星薬科⼤学薬学部卒業後、薬剤師免許取得。カリフォルニア美術⼤学で彫刻とガラスアートを 学ぶ。「命の煌めき・再⽣」をテーマに、古の⽇本の美にインスパイアされた独⾃のガラス表現を追求。代表作は⾦継の美意識を礎とした「ガラスの呼継」と 命のつながりをメッセージとした「ガラスの枯⼭⽔」。近年は資源循環で持続型社会を⽬指すアート( SDGs x ART)に取り組む。パリ装飾美術館「ジャポニスムの 150 年展」(2018年)、⾹港⼤学美術博物館「藝流不息展」(2019年)やイギリス、フランス、アメリカ、⾹港のアートフェアに毎年出品。2019年に創作活動歴30年を迎えた。

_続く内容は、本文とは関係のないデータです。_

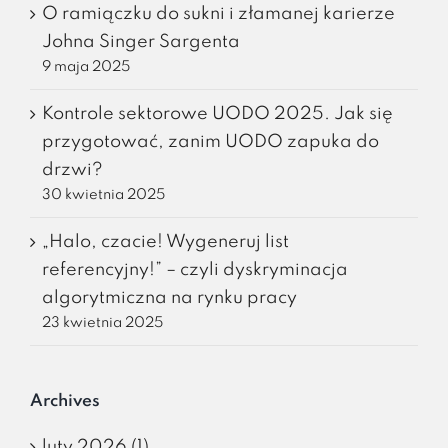
O ramiączku do sukni i złamanej karierze
Johna Singer Sargenta
9 maja 2025
Kontrole sektorowe UODO 2025. Jak się
przygotować, zanim UODO zapuka do
drzwi?
30 kwietnia 2025
„Halo, czacie! Wygeneruj list
referencyjny!” – czyli dyskryminacja
algorytmiczna na rynku pracy
23 kwietnia 2025
Archives
luty 2026 (1)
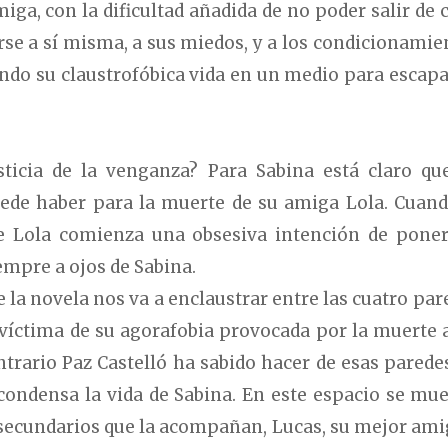
ga, con la dificultad añadida de no poder salir de c
rse a sí misma, a sus miedos, y a los condicionamie
endo su claustrofóbica vida en un medio para escapa
sticia de la venganza? Para Sabina está claro qu
uede haber para la muerte de su amiga Lola. Cuand
de Lola comienza una obsesiva intención de poner
empre a ojos de Sabina.
 la novela nos va a enclaustrar entre las cuatro par
 víctima de su agorafobia provocada por la muerte 
ntrario Paz Castelló ha sabido hacer de esas parede
ondensa la vida de Sabina. En este espacio se mu
 secundarios que la acompañan, Lucas, su mejor ami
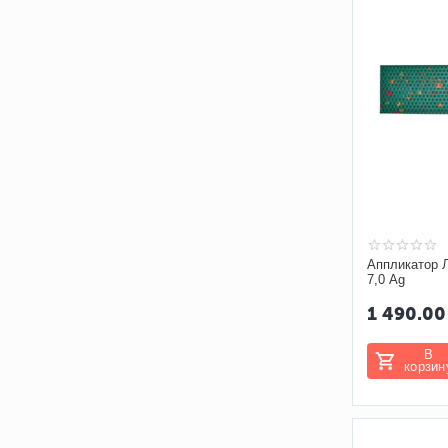
Аппликатор 
7,0 Ag
1 490.00
В
корзин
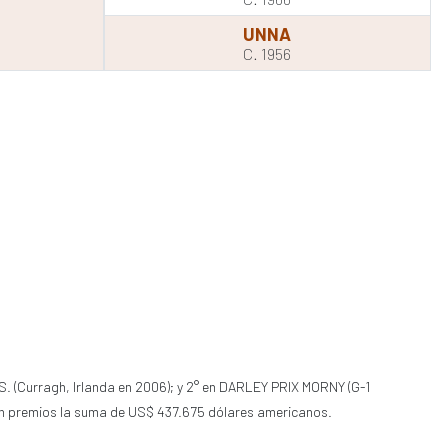
UNNA
C. 1956
S. (Curragh, Irlanda en 2006); y 2° en DARLEY PRIX MORNY (G-1
ó en premios la suma de US$ 437.675 dólares americanos.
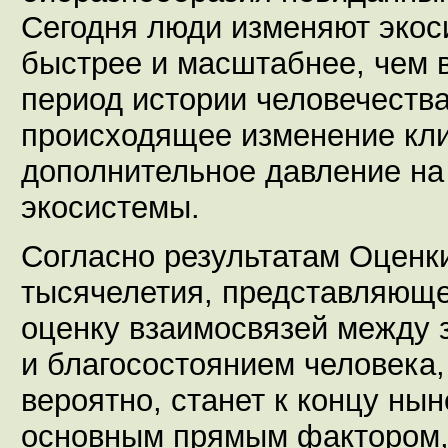
Сегодня люди изменяют экос
быстрее и масштабнее, чем 
период истории человечества
происходящее изменение кл
дополнительное давление на
экосистемы.
Согласно результатам Оценки
тысячелетия, представляющ
оценку взаимосвязей между 
и благосостоянием человека,
вероятно, станет к концу ны
основным прямым фактором,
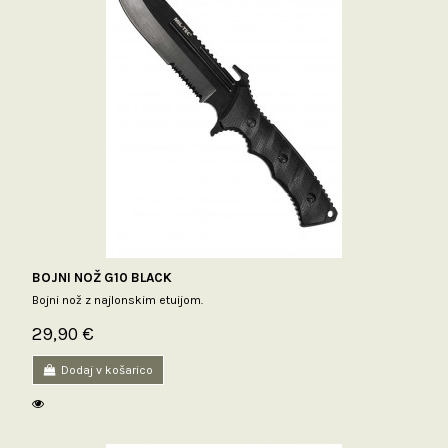
BOJNI NOŽ G10 BLACK
Bojni nož z najlonskim etuijom.
29,90 €
Dodaj v košarico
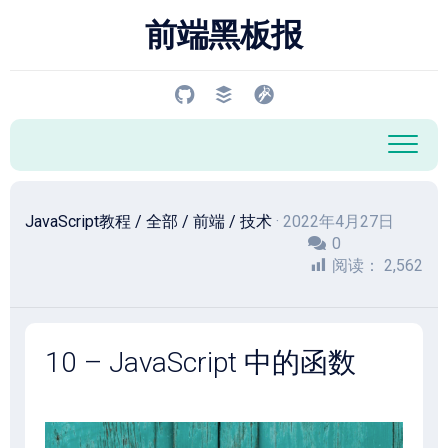
跳
前端黑板报
至
内
容
JavaScript教程
/
全部
/
前端
/
技术
· 2022年4月27日
0
阅读：
2,562
10 – JavaScript 中的函数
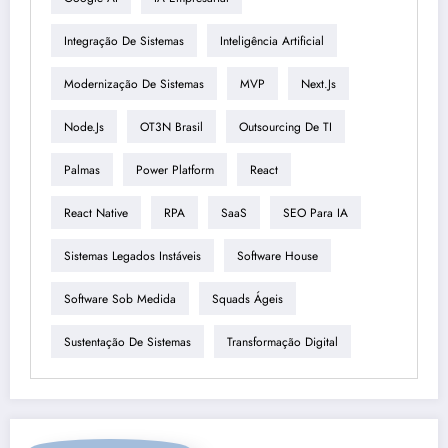
Integração De Sistemas
Inteligência Artificial
Modernização De Sistemas
MVP
Next.js
Node.js
OT3N Brasil
Outsourcing De TI
Palmas
Power Platform
React
React Native
RPA
SaaS
SEO Para IA
Sistemas Legados Instáveis
Software House
Software Sob Medida
Squads Ágeis
Sustentação De Sistemas
Transformação Digital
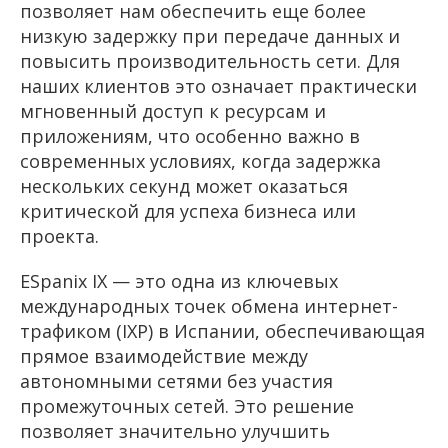
позволяет нам обеспечить еще более
низкую задержку при передаче данных и
повысить производительность сети. Для
наших клиентов это означает практически
мгновенный доступ к ресурсам и
приложениям, что особенно важно в
современных условиях, когда задержка
нескольких секунд может оказаться
критической для успеха бизнеса или
проекта.
ESpanix IX — это одна из ключевых
международных точек обмена интернет-
трафиком (IXP) в Испании, обеспечивающая
прямое взаимодействие между
автономными сетями без участия
промежуточных сетей. Это решение
позволяет значительно улучшить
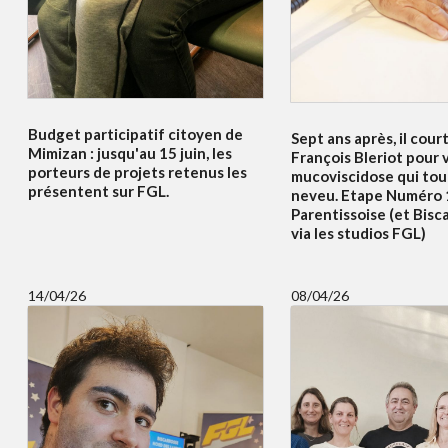
Budget participatif citoyen de
Sept ans après, il court
Mimizan : jusqu'au 15 juin, les
François Bleriot pour v
porteurs de projets retenus les
mucoviscidose qui to
présentent sur FGL.
neveu. Etape Numéro 
Parentissoise (et Bisc
via les studios FGL)
14/04/26
08/04/26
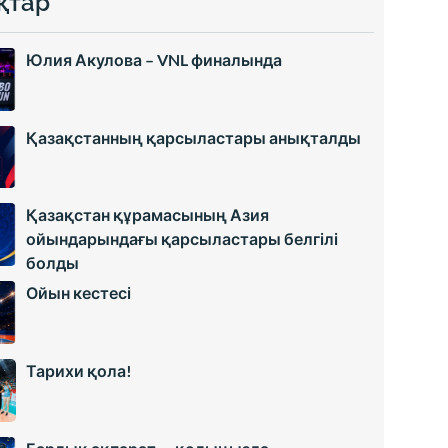
қтар
Юлия Акулова – VNL финалында
Қазақстанның қарсыластары анықталды
Қазақстан құрамасының Азия
ойындарындағы қарсыластары белгілі
болды
Ойын кестесі
Тарихи қола!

第1回ガラスの美展 in 薩摩 ⼤賞、WIRED 主催 CREATIVE HACKAWA RD 2013 グラフィック賞、ドイツWorld Media Festivals ⾦賞 等受賞。世界初リサイクルガラスの枯⼭⽔「つながる」を2019年5⽉京都法然院に奉納。世界最初の大学博物館であるオックスフォード大学 アシュモレアン博物館(イギリス)に呼継盌「黎明」と呼継茶入「有明」が収蔵された。
毎年約2ヶ⽉間⽇本を離れ、⾃分を⾒つめ直し過去の集積をリセットする旅に出る。世界54ヵ国を巡った異⽂化体験は創造⼒の源。「未来の伝統を今、作る」を哲学として活動。2002年 千葉県茂原市に⼯房を築き、以後 都市⽣活との程よい距離を保っている。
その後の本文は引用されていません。